Dataset entries -

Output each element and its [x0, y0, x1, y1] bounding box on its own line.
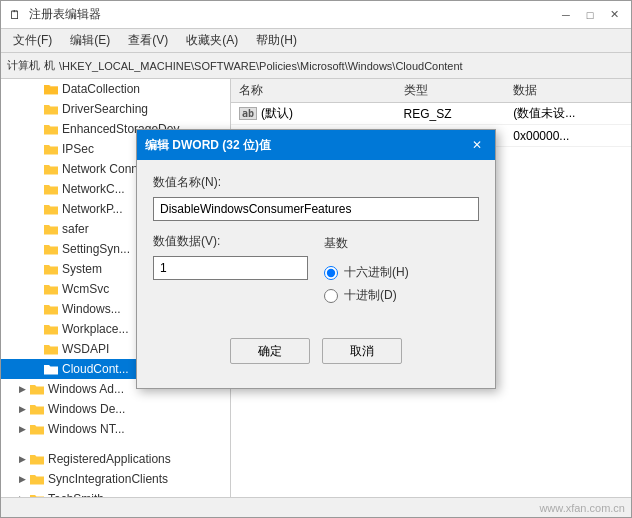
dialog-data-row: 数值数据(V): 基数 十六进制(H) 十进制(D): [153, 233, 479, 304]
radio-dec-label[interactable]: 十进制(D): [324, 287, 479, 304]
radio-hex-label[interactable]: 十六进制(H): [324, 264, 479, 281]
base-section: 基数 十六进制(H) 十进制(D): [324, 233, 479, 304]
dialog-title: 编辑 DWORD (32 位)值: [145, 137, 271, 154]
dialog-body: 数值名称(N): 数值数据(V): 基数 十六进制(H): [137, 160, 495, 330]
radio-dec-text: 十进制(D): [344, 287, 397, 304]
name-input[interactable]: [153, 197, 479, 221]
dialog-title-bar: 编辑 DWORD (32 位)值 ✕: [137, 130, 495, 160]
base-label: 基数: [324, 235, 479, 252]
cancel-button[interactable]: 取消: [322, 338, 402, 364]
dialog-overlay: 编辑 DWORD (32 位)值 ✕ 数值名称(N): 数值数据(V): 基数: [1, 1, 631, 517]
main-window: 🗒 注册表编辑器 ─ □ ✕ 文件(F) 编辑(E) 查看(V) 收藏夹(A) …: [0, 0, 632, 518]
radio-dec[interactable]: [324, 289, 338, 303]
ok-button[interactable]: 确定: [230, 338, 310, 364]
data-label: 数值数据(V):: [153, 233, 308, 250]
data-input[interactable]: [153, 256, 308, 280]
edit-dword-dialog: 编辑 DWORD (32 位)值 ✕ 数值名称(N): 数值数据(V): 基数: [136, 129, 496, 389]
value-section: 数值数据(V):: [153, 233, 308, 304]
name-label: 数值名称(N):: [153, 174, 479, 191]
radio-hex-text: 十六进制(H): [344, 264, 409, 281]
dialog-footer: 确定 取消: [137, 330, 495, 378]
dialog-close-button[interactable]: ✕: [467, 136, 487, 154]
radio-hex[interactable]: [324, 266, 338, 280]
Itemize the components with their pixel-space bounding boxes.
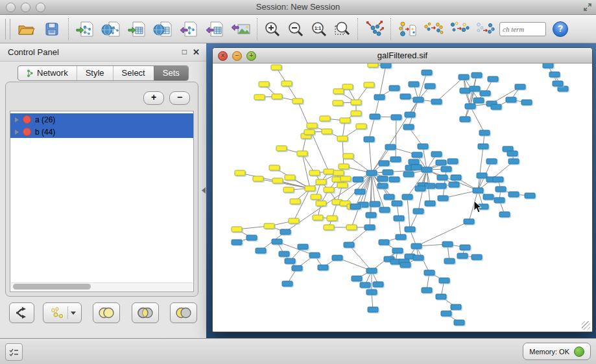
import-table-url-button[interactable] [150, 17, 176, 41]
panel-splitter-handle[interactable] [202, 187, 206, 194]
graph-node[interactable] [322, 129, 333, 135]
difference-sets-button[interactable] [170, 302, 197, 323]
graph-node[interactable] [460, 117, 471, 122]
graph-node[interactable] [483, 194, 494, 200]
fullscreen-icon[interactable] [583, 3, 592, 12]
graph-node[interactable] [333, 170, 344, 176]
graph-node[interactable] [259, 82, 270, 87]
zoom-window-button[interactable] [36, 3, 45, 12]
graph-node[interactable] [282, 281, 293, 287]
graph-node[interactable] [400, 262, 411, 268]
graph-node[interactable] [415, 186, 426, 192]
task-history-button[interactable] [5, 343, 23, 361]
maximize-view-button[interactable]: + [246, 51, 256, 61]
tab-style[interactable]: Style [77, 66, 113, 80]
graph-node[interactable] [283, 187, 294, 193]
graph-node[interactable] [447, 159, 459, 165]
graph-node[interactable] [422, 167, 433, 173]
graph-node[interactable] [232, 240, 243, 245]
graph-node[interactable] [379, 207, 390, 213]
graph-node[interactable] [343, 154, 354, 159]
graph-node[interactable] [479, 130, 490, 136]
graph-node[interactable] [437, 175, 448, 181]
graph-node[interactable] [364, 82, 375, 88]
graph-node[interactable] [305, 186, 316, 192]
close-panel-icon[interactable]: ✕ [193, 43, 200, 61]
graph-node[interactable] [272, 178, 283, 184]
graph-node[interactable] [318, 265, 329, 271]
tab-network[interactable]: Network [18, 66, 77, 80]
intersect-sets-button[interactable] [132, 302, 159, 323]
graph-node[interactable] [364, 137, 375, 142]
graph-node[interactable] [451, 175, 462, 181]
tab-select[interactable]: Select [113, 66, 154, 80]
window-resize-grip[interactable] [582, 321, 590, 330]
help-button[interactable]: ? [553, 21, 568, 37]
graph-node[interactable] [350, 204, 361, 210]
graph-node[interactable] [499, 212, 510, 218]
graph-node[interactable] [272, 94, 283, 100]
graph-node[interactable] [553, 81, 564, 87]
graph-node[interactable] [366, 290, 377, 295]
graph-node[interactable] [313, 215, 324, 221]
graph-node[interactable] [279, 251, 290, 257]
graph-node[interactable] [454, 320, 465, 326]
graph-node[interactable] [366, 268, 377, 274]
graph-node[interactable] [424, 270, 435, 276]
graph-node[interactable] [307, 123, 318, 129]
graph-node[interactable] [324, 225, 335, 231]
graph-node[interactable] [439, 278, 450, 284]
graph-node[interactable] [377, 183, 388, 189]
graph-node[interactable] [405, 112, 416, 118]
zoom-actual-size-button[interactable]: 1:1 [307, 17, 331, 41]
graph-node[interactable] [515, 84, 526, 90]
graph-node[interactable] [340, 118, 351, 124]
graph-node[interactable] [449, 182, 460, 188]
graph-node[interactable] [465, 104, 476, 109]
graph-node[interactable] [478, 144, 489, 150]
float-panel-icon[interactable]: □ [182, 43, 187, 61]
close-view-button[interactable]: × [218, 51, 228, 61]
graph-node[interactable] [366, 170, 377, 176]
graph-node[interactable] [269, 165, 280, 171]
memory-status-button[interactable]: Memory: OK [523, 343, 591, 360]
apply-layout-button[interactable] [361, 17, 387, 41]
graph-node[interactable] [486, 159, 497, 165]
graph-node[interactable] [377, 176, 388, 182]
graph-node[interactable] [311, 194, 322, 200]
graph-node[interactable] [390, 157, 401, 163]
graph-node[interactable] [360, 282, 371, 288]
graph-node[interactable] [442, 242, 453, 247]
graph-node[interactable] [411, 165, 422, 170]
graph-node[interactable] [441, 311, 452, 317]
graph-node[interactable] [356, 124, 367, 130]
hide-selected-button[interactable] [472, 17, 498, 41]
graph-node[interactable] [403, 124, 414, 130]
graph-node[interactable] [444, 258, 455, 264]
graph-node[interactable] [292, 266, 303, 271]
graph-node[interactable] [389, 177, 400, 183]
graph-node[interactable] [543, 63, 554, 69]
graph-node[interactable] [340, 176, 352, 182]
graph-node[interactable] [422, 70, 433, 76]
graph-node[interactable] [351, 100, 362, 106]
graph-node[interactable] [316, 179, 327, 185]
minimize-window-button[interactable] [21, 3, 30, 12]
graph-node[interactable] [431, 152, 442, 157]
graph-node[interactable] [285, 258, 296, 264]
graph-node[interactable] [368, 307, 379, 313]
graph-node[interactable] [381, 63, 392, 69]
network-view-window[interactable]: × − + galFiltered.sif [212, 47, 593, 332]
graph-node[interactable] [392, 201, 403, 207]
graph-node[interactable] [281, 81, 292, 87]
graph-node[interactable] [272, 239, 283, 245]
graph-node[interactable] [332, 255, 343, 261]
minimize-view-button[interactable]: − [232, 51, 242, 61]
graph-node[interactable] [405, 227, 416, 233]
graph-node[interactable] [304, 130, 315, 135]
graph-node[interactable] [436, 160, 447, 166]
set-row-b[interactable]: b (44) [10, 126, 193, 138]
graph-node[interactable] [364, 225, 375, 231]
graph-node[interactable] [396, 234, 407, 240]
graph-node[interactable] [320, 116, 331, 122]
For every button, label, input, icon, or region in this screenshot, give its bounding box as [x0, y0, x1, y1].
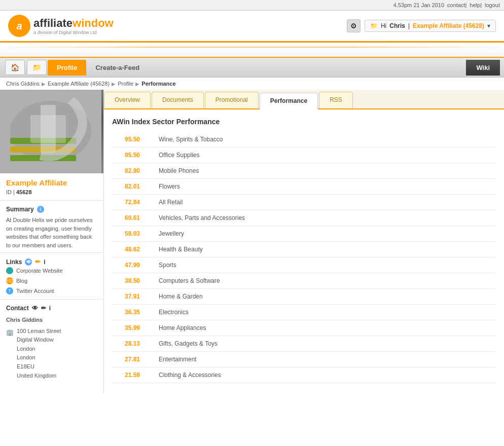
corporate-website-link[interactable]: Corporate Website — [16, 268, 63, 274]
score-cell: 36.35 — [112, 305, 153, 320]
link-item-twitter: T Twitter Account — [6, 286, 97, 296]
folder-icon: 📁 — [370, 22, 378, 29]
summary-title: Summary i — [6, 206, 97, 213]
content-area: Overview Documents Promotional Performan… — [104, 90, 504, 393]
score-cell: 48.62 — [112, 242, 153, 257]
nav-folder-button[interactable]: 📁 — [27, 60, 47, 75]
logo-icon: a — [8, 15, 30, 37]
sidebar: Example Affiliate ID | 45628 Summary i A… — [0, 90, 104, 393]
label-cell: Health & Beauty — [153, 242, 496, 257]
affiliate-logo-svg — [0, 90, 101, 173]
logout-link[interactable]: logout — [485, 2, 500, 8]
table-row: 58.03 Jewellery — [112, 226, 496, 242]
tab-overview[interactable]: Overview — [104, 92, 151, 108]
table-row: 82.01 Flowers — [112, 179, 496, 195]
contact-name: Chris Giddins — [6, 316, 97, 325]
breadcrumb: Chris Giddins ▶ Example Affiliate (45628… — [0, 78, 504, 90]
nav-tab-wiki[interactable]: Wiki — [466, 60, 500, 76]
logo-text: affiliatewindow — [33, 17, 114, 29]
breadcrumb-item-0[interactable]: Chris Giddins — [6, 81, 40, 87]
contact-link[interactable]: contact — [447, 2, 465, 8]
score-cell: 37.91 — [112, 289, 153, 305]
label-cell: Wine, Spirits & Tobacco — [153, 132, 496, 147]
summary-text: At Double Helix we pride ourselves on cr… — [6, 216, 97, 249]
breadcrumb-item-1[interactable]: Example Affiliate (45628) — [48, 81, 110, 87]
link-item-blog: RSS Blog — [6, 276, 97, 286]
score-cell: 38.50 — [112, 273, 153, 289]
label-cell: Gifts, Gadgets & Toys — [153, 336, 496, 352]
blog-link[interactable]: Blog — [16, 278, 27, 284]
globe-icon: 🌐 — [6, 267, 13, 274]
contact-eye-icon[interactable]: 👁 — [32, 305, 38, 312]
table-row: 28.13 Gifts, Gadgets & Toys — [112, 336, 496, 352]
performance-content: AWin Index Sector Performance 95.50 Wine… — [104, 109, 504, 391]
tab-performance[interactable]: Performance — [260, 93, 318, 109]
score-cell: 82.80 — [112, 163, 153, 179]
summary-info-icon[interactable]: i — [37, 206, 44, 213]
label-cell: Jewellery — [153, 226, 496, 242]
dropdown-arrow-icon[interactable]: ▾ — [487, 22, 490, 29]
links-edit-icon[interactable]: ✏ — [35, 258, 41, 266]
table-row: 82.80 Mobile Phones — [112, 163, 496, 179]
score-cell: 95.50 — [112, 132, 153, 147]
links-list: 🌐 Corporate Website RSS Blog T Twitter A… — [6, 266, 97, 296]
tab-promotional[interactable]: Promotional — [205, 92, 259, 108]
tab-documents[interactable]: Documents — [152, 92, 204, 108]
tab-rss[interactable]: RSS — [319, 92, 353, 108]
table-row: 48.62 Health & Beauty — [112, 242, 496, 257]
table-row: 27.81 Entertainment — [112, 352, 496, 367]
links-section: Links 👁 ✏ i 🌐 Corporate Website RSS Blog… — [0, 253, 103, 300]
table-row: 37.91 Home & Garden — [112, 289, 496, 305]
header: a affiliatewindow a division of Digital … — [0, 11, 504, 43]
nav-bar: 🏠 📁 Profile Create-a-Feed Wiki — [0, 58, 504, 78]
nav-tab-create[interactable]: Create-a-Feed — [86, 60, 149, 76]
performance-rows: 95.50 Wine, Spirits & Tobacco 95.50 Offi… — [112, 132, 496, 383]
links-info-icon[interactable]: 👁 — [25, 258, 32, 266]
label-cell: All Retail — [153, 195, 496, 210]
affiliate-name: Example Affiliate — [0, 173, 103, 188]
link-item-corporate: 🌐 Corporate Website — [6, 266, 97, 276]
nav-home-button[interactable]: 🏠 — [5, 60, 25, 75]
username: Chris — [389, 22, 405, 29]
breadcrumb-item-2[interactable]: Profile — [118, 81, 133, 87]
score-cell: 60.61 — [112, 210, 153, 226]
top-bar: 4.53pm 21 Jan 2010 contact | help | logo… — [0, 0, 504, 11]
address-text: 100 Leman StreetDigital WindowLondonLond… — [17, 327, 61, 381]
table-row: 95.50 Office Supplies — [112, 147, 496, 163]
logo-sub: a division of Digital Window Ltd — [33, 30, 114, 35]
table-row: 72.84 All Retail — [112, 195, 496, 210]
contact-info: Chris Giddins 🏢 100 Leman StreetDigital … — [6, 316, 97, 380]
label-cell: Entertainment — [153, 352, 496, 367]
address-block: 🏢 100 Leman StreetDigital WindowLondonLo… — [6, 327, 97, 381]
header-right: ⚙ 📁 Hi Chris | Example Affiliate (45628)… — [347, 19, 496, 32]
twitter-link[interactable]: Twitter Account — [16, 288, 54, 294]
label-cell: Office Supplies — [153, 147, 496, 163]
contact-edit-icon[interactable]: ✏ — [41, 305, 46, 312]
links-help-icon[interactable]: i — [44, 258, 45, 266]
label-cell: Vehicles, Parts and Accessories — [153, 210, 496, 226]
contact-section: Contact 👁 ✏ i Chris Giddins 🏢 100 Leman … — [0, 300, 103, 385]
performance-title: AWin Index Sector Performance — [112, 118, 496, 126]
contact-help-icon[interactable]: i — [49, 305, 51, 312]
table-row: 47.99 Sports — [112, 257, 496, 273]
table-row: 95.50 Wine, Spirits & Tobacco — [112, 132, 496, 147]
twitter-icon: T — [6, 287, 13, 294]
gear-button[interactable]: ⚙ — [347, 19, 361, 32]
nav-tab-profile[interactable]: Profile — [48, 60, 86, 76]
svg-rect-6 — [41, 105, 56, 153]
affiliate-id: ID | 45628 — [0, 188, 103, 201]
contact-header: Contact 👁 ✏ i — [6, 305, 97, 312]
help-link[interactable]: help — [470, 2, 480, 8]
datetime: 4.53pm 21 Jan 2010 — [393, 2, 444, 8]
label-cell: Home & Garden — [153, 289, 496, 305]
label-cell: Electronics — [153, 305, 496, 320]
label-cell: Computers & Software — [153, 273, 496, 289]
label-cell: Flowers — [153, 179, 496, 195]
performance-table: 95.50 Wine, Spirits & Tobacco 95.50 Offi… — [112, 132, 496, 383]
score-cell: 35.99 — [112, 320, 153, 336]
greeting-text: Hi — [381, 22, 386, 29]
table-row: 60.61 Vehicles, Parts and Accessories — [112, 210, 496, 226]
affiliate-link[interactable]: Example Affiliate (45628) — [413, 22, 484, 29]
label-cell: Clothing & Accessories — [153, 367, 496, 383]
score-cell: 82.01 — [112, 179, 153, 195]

WORK TASK - Using the entries, count the lines that hold the string "StreetDigital"; nothing but the number is needed.

EXERCISE RESULT - 3